Other Christian bands following U2's sad fall from faith | Arsenio Orteza

During the '80s, the idealistic young rock band known as U2 designed the mold in which all subsequent idealistic young rock bands seem to have been cast. First, such a band goes through an energetic, callow period during which it captures the attention of the kids. Second, the band enters the period during which it grabs a hit single, some headlines for having said or done something provocative, and the attention of the kids' older siblings.

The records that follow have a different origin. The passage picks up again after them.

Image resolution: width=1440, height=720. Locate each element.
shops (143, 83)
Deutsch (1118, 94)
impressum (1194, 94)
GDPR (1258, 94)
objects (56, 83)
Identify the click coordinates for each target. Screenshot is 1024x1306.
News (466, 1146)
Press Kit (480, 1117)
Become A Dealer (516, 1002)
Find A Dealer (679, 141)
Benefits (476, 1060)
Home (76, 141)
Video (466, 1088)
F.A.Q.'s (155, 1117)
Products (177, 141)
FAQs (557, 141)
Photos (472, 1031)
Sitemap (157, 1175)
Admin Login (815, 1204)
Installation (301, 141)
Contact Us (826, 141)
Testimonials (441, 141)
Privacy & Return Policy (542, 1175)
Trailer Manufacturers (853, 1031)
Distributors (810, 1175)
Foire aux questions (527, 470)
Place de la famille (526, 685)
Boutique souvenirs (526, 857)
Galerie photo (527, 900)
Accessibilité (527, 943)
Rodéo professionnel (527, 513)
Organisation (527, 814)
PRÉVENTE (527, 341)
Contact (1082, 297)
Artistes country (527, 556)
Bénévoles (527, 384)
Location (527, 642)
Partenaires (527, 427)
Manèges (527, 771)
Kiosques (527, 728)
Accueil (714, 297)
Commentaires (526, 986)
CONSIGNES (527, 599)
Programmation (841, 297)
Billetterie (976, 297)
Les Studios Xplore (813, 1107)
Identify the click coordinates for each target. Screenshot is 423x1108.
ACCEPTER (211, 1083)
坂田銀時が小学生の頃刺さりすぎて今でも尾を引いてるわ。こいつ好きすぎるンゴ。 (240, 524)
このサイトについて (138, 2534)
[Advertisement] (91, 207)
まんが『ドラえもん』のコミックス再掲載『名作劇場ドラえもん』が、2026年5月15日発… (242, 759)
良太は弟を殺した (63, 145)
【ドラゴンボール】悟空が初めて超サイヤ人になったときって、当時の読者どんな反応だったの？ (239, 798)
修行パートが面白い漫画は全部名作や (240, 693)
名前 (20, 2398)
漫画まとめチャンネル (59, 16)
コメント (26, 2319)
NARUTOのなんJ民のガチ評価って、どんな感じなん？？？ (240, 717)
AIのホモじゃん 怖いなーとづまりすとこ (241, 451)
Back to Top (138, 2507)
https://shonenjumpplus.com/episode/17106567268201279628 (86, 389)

Third, the band scores more hits, sells millions of albums, appears on the covers of magazines-inside which they hold forth on social issues-and has those parents who are concerned with "relating" to their children remarking, "You know, that group isn't just screaming and noise; they really have something to say." Fourth, and finally, comes the cynical phase, out of which the former idealists-disillusioned by their inability to bring about world peace-express contempt for the impersonal, repressive democracies of the West, as if the millions who buy their music were aborigines. Somehow, the impersonal, repressed Westerners fail to notice and continue to keep their heroes in caviar, fine hotels, and private jets, where the rockers behave like aborigines as a show of oneness with their fans. Such a band will at best eventually harden into something like the Rolling Stones; at worst, they'll die young. What this scenario has to do with the Cranberries and King's X is that both bands currently find themselves somewhere between stages three and four. Dakoda Motor Co., on the other hand, having just begun stage one, may yet avert disaster.